DATASET EXCERPTS START
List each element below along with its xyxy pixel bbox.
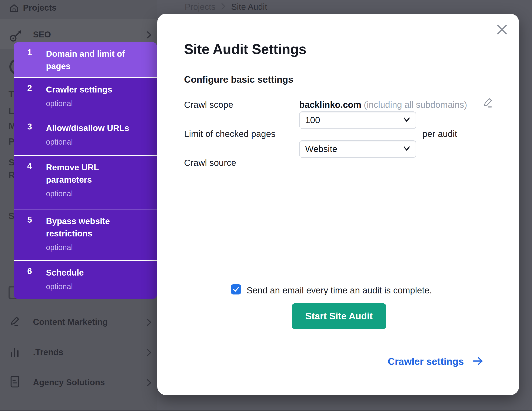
crawler-settings-link-label: Crawler settings [388,356,464,367]
crawler-settings-link[interactable]: Crawler settings [388,356,484,367]
hidden-item-fragment: L [9,106,14,116]
step-allow-disallow-urls[interactable]: 3 Allow/disallow URLs optional [14,116,157,155]
step-optional-label: optional [46,282,151,292]
crawl-source-select-value: Website [305,144,403,154]
site-audit-setup-stepper: 1 Domain and limit of pages 2 Crawler se… [14,42,157,299]
step-number: 4 [27,161,32,171]
limit-select-value: 100 [305,115,403,125]
limit-select[interactable]: 100 [299,111,416,129]
step-title: Allow/disallow URLs [46,122,151,134]
step-title: Bypass website restrictions [46,215,151,240]
chevron-right-icon [146,31,152,40]
step-optional-label: optional [46,243,151,252]
site-audit-settings-screen: Projects SEO T L M P S R S [0,0,532,411]
chevron-right-icon [221,3,226,11]
email-checkbox[interactable] [231,284,241,294]
close-icon[interactable] [496,24,508,36]
crawl-scope-note: (including all subdomains) [364,100,467,110]
bar-chart-icon [10,346,20,358]
breadcrumb: Projects Site Audit [185,2,267,12]
chevron-right-icon [146,378,152,388]
edit-pencil-icon[interactable] [482,97,493,109]
pencil-icon [9,316,20,327]
sidebar-item-agency-solutions[interactable]: Agency Solutions [33,378,105,387]
page-title: Site Audit Settings [184,41,306,57]
step-remove-url-parameters[interactable]: 4 Remove URL parameters optional [14,155,157,209]
key-icon [9,28,23,43]
step-number: 1 [27,48,32,57]
crawl-scope-domain: backlinko.com [299,100,361,110]
arrow-right-icon [472,356,484,366]
bottom-edge [0,410,532,411]
breadcrumb-site-audit: Site Audit [231,2,267,12]
section-heading: Configure basic settings [184,74,293,85]
step-optional-label: optional [46,137,151,147]
step-title: Domain and limit of pages [46,48,151,72]
step-optional-label: optional [46,189,151,199]
step-schedule[interactable]: 6 Schedule optional [14,260,157,298]
step-number: 3 [27,122,32,131]
document-icon [10,375,19,388]
chevron-right-icon [146,348,152,358]
sidebar-item-content-marketing[interactable]: Content Marketing [33,317,108,327]
home-icon [9,3,19,13]
limit-suffix: per audit [422,129,457,139]
step-title: Schedule [46,266,151,279]
step-title: Remove URL parameters [46,161,151,186]
hidden-item-fragment: T [9,89,14,100]
sidebar-item-seo[interactable]: SEO [33,30,51,39]
step-bypass-website-restrictions[interactable]: 5 Bypass website restrictions optional [14,209,157,260]
sidebar-item-projects[interactable]: Projects [23,3,57,13]
sidebar-divider [0,396,157,396]
email-checkbox-label[interactable]: Send an email every time an audit is com… [247,285,432,296]
check-icon [232,285,240,294]
step-crawler-settings[interactable]: 2 Crawler settings optional [14,77,157,116]
step-title: Crawler settings [46,83,151,96]
crawl-scope-value: backlinko.com (including all subdomains) [299,100,467,110]
start-site-audit-button[interactable]: Start Site Audit [292,303,386,329]
step-number: 2 [27,83,32,93]
step-number: 5 [27,215,32,225]
chevron-right-icon [146,318,152,328]
crawl-source-select[interactable]: Website [299,140,416,158]
limit-label: Limit of checked pages [184,129,276,139]
step-domain-and-limit[interactable]: 1 Domain and limit of pages [14,42,157,77]
site-audit-settings-modal: Site Audit Settings Configure basic sett… [157,14,519,395]
step-number: 6 [27,266,32,276]
breadcrumb-projects[interactable]: Projects [185,2,216,12]
chevron-down-icon [403,146,410,152]
crawl-scope-label: Crawl scope [184,100,233,110]
sidebar-item-trends[interactable]: .Trends [33,347,63,357]
step-optional-label: optional [46,99,151,109]
crawl-source-label: Crawl source [184,158,236,168]
chevron-down-icon [403,117,410,123]
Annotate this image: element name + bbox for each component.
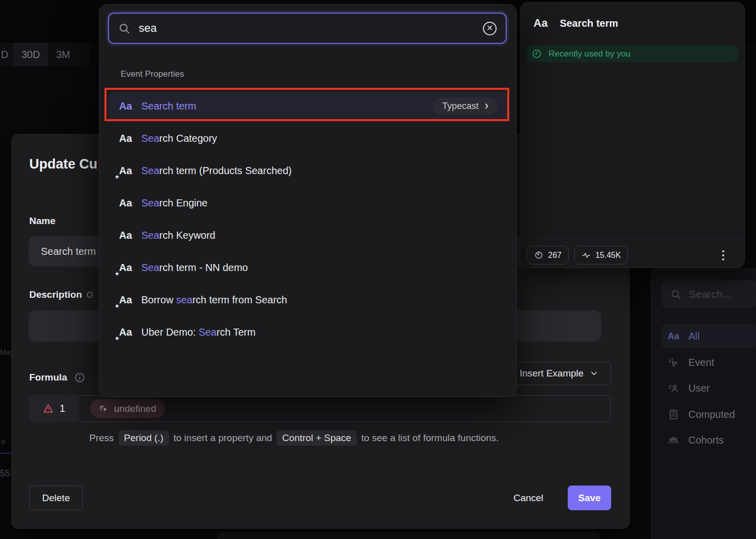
DATASET EXCERPTS END
THE TASK.
Lines holding "select" are the ones to copy; find all of them in the listing.

THE ANSWER.
crawl-source-select-value: Website [305,144,403,154]
limit-select-value: 100 [305,115,403,125]
limit-select[interactable]: 100 [299,111,416,129]
crawl-source-select[interactable]: Website [299,140,416,158]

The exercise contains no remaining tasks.